I did not choose the questioning title of this exchange, and nor I presume did Lawrence Krauss, but it was given to us as a starting point to consider issues of secularism and religion. Let me begin, then, by clearing the ground by drawing and commenting on a couple of distinctions: first, that between secularisation and secularism, and second that between the non-establishment of religion and religion-state separation.
The former is a distinction between an explanatory-predictive theory and a normative view: secularisation holds that as a society becomes more scientifically and technologically sophisticated so it becomes less religious, secularism holds that religion has no place in the organized and specifically political life of a society. The latter distinction relates to secularism but is more specific holding either (non-establishment) that while religion may have a place in the life of society no particular religion nor non-religion should be politically privileged, or more extensively (separation) that religion as such and in all its forms ought to be kept entirely distinct from the organized life of society. As is the usual way, weaker or stronger, and less and more specific versions of these views may be advanced.

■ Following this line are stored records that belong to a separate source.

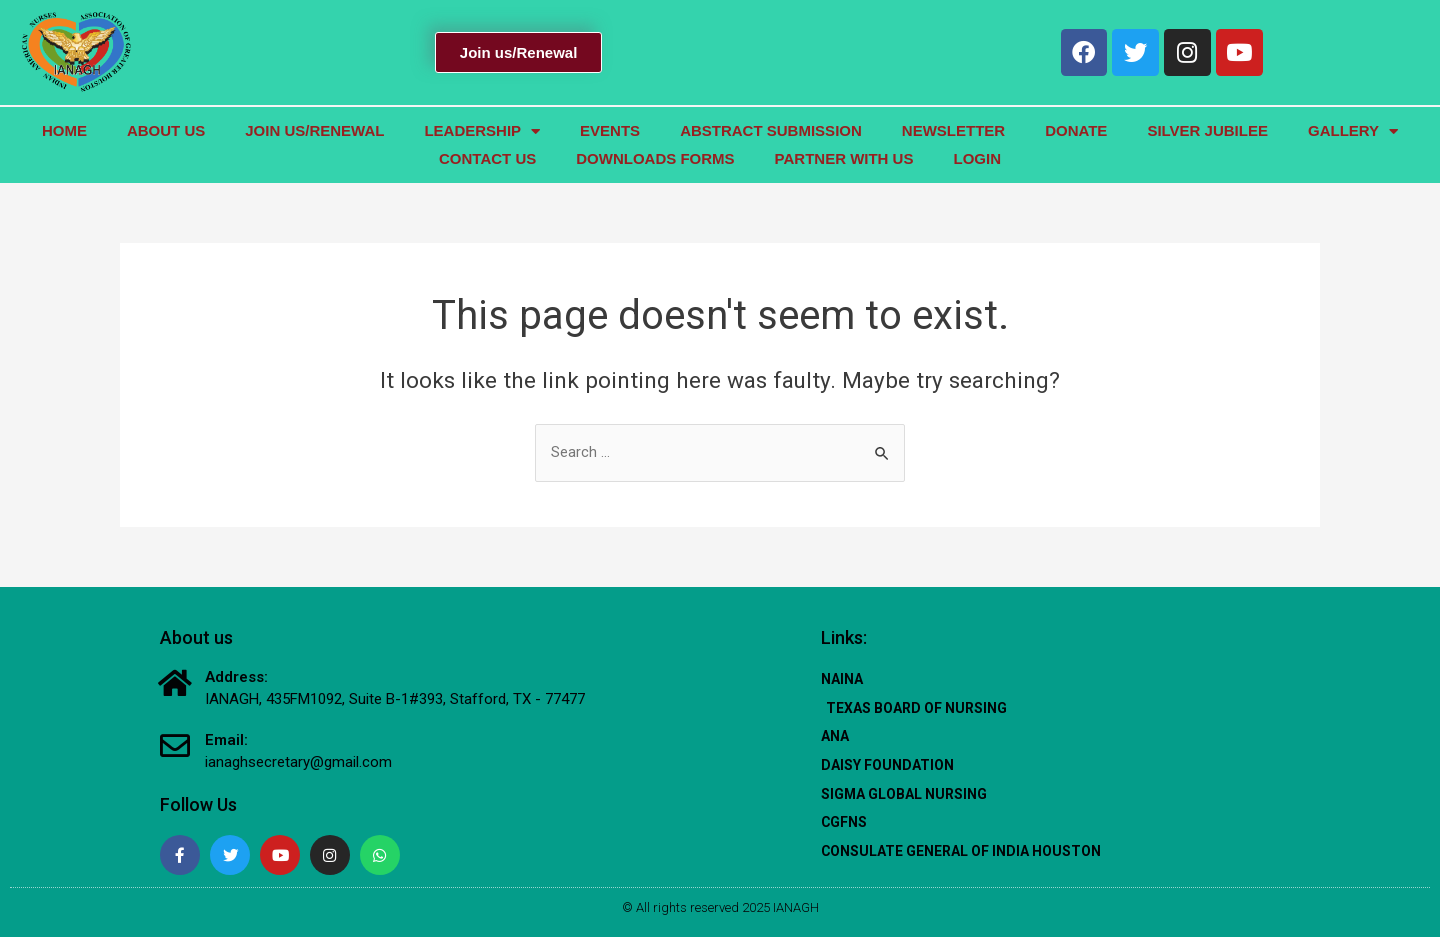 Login (977, 158)
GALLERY (1353, 131)
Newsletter (953, 130)
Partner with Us (844, 158)
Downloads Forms (655, 158)
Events (610, 130)
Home (64, 130)
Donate (1076, 130)
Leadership (482, 131)
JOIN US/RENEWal (314, 130)
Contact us (487, 158)
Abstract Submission (771, 130)
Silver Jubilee (1207, 130)
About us (166, 130)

Just to complete this introductory phase let me conjecture that Lawrence Krauss’s opinion is that some version of secularisation is true and that secularism should be favoured in the stronger version represented by separation. By contrast, my view is that as a general thesis secularisation is false, and that while non-establishment is reasonable, separation is not.
‘Society’s ills’ is a broad and vague notion, but while I believe that forms of religion can be special sources of good, I do not believe that religion per se (whatever that could be) is a protection against or remedy for social evils. Indeed a religion, just like a political or philosophical ideology may be an agent or vehicle of these (as, for example, when idolatrous, misanthropic, narcissistic, oppressive or totalitarian). On the other hand, I think there are some evils that only certain forms of religion can explain and offer remedies for.

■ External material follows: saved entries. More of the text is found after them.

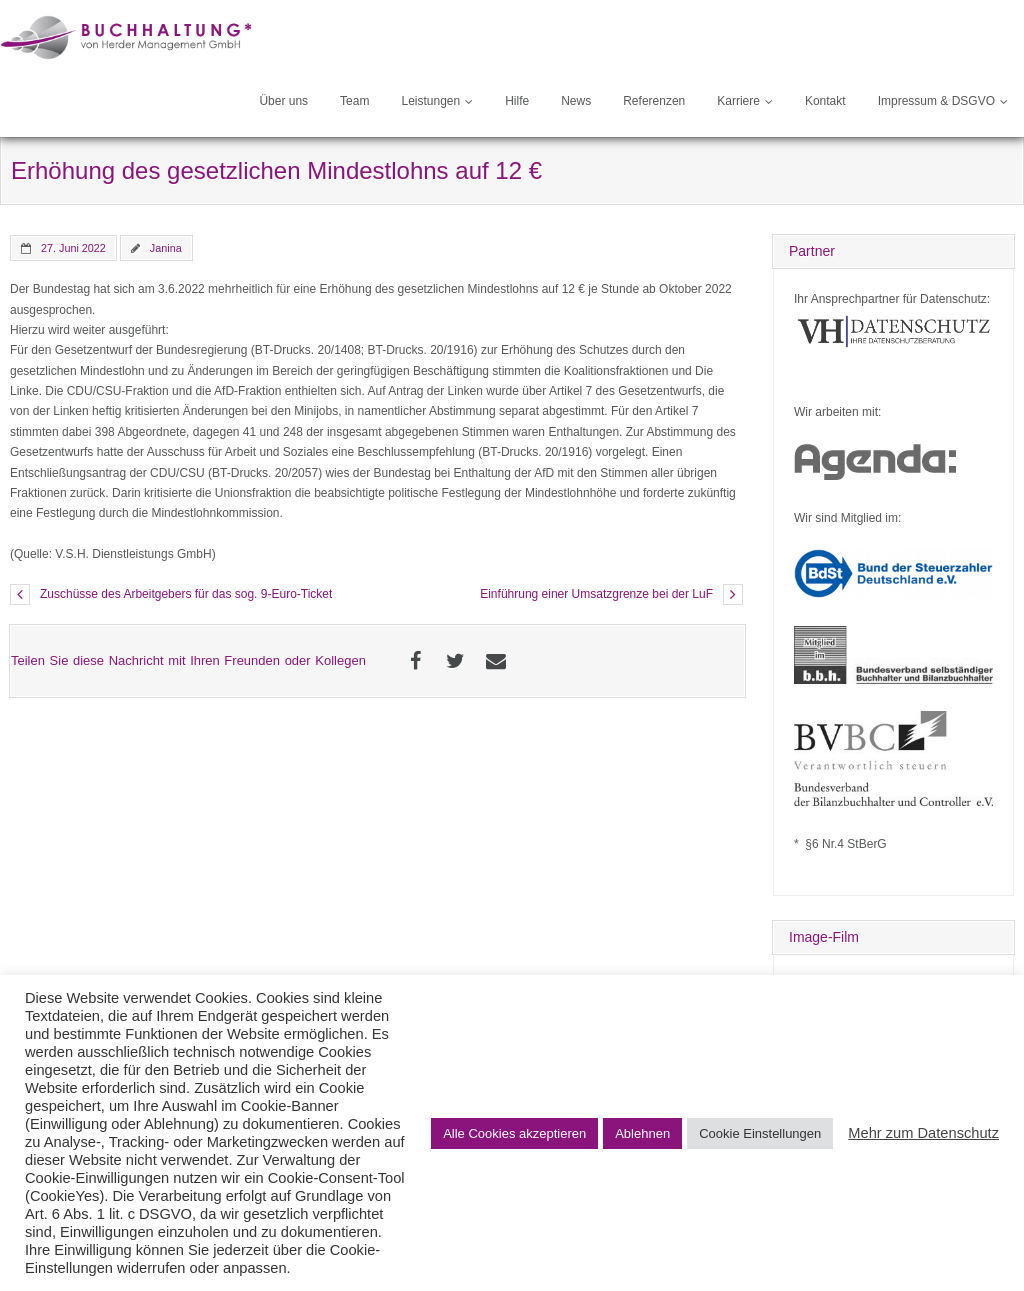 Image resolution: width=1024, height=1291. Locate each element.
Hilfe (517, 101)
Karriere (738, 101)
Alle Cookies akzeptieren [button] (514, 1133)
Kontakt (825, 101)
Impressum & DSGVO (936, 101)
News (576, 101)
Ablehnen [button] (642, 1133)
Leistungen (430, 101)
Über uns (283, 101)
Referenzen (654, 101)
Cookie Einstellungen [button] (760, 1133)
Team (354, 101)
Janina (166, 248)
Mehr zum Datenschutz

Krauss writes that “secularism … has as its basis the claim, now validated by over 400 years of scientific progress, that there is no need for supernatural postulates in order to understand both the workings of the Universe and the affairs of humankind.” If “the workings” means natural processes and “understand” means explain scientifically, then this is truistic and close to tautological; but that begs the question whether those workings presume conditions (such as there being anything at all, and what there is exhibiting order) that they do not, and ex hypothesi, cannot themselves explain; for the presuppositions of the possibility of science are not themselves open to scientific enquiry.
More to the present point, however, is the matter of the ‘affairs of human kind’. Various material and social sciences are relevant to the explanation of aspects of human experience and behaviour, but what of questions of value and meaning? ‘What could we do? is a technological question, ‘what would we do?’ is a socio-psychological one; ‘what should we do?’ is neither: it is an evaluative one. Again, what explains the physical properties of a painting or of a piece of music are broadly scientific questions but what the meaning or aesthetic value of an artwork is are not amenable to scientific explanation.
Turning to specifically religious rather than more broadly evaluative matters, and to the accounting and resolution of them, it is common enough for thoughtful, reflective people to recognise their propensity to existential anxiety, self-deception, weakness of will and emotional disorder. Further reflection indicates that these are not merely individual or occasional failings, but more akin to species pathologies exhibited as causes and cases of personal and social ills across the range and history of human societies.
One serious explanation of these is that they are not natural but spiritual conditions due to spiritual causes and requiring spiritual remedies. The term ‘supernatural postulates’ is relevant here because in its original and still proper use ‘supernatural’ is a theological term meaning not merely non-natural, as might ‘spooky’ or ‘magical’ or ‘preternatural’, but relating to God and the gift of grace in countering the effects of sin and nourishing the soul. Of course, one may choose to set aside religious ideas in explaining ‘the affairs of humankind’ but without serious argument that is again to beg the question. And if some form of religion has a credible explanation of, and postulated source of remedy for those ills then it would be unreasonable and inhumane to insist, as secularism does, that it be kept entirely distinct from the organized life of society.